On the quenching of semiconductor quantum dot photoluminescence by proximal gold nanoparticles

Luminescent quantum dots (QDs) were proven to be very effective fluorescence resonance energy transfer donors with an array of organic dye acceptors, and several fluorescence resonance energy transfer based biosensing assemblies utilizing QDs have been demonstrated in the past few years. Conversely, gold nanoparticles (Au-NPs) are known for their capacity to induce strong fluorescence quenching of conventional dye donors. Using a rigid variable-length polypeptide as a bifunctional biological linker, we monitor the photoluminescence quenching of CdSe-ZnS QDs by Au-NP acceptors arrayed around the QD surface, where the center-to-center separation distance was varied over a broad range of values (similar to 50-200 angstrom).
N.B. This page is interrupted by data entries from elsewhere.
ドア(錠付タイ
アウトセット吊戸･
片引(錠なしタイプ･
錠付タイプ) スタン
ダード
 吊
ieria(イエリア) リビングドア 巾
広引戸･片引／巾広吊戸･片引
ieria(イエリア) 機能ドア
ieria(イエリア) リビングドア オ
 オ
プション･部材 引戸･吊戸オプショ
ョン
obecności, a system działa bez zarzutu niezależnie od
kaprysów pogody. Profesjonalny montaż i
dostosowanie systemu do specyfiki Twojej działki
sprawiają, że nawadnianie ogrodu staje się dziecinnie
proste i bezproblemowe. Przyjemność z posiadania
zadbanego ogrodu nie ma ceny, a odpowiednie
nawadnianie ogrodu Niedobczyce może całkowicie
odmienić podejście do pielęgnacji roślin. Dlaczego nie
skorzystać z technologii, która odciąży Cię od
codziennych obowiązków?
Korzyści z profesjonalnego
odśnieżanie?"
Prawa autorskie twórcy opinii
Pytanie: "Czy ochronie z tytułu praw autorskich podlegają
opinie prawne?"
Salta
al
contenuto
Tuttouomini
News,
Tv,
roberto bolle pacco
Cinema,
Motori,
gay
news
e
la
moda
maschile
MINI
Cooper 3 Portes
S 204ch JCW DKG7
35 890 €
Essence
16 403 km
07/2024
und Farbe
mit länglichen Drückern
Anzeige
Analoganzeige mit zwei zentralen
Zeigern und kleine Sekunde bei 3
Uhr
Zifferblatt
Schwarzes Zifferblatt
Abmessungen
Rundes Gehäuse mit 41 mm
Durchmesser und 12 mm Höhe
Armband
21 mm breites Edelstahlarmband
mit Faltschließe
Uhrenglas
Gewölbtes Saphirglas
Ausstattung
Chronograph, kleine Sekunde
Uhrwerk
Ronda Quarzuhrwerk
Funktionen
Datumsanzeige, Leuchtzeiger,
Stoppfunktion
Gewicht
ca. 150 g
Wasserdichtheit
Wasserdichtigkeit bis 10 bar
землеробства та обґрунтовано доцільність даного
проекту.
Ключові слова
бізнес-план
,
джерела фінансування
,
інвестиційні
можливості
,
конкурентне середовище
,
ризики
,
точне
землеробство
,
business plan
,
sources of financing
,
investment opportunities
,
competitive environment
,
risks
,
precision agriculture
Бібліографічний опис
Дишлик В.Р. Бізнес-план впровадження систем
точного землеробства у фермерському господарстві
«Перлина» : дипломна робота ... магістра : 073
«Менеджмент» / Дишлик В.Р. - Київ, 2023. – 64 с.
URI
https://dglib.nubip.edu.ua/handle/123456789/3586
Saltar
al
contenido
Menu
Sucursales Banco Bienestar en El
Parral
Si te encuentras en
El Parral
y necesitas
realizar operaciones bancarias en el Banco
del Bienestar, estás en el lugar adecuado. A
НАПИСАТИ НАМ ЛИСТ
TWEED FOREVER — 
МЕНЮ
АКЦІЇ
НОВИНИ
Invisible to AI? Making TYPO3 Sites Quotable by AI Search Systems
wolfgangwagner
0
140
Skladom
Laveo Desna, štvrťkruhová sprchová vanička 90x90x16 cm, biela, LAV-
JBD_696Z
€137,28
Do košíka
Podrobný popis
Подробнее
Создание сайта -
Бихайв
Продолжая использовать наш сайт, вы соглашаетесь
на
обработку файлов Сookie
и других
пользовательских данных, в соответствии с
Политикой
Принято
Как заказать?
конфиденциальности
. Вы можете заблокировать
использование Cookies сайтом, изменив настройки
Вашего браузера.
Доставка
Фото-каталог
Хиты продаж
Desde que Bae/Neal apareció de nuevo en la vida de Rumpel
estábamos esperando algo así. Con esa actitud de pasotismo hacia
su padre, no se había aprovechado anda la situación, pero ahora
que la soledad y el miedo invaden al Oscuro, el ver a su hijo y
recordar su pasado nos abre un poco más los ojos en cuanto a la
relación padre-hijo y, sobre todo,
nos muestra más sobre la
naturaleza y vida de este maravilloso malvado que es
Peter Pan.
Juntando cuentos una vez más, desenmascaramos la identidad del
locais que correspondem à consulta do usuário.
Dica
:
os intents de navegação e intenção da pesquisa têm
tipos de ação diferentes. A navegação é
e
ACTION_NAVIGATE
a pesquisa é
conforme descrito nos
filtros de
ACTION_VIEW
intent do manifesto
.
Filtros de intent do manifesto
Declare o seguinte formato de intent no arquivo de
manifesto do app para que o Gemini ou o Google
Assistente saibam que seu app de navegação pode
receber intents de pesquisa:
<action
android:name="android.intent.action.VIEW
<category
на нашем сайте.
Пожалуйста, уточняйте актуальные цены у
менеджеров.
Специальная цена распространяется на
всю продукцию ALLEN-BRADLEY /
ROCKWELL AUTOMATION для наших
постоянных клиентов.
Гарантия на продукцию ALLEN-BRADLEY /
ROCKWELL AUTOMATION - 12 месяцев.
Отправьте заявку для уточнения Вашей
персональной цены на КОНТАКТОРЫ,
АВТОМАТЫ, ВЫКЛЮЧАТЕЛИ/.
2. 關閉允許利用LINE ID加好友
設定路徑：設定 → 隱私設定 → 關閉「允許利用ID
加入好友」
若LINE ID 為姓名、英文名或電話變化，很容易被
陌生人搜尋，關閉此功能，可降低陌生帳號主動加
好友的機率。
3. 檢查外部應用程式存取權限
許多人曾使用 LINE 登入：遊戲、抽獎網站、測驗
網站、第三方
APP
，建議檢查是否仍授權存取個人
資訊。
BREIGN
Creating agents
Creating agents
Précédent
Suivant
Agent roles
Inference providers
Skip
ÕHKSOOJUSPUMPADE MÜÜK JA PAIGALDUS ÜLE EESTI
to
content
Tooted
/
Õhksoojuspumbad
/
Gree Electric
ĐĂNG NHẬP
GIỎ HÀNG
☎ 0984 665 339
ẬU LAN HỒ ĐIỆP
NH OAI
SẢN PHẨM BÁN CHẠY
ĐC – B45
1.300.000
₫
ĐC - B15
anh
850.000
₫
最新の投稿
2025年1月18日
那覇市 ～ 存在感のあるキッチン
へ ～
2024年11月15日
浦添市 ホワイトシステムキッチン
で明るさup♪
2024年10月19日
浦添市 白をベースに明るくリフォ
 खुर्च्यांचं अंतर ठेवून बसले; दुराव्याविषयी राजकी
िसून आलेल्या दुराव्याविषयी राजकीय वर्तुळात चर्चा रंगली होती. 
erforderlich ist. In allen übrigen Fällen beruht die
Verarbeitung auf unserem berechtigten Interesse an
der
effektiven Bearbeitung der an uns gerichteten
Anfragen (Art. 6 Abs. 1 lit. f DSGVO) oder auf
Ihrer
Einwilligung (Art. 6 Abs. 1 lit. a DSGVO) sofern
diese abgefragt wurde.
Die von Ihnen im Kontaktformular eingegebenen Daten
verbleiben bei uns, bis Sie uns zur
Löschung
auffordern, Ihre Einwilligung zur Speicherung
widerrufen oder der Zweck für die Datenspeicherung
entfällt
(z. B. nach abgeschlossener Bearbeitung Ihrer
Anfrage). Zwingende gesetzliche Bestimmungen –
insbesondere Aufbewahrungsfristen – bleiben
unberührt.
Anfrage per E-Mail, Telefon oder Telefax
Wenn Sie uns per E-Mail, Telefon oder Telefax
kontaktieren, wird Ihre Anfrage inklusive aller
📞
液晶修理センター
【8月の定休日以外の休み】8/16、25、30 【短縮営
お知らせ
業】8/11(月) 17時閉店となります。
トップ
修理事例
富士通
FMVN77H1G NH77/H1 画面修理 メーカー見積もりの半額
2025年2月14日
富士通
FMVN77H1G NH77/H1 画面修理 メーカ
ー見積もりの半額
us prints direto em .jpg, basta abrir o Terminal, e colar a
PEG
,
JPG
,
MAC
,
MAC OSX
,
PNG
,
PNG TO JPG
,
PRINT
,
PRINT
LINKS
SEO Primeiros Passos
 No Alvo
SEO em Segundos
We measure the Au-NP-induced quenching rates for such OD conjugates using steady-state and time-resolved fluorescence measurements and examine the results within the context of theoretical treatments based on the Forster dipole-dipole resonance energy transfer, dipole-metal particle energy transfer, and nanosurface energy transfer. Our results indicate that nonradiative quenching of the OD emission by proximal Au-NPs is due to long-distance dipole-metal interactions that extend significantly beyond the classical Forster range, in agreement with previous studies using organic dye-Au-NP donor-acceptor pairs.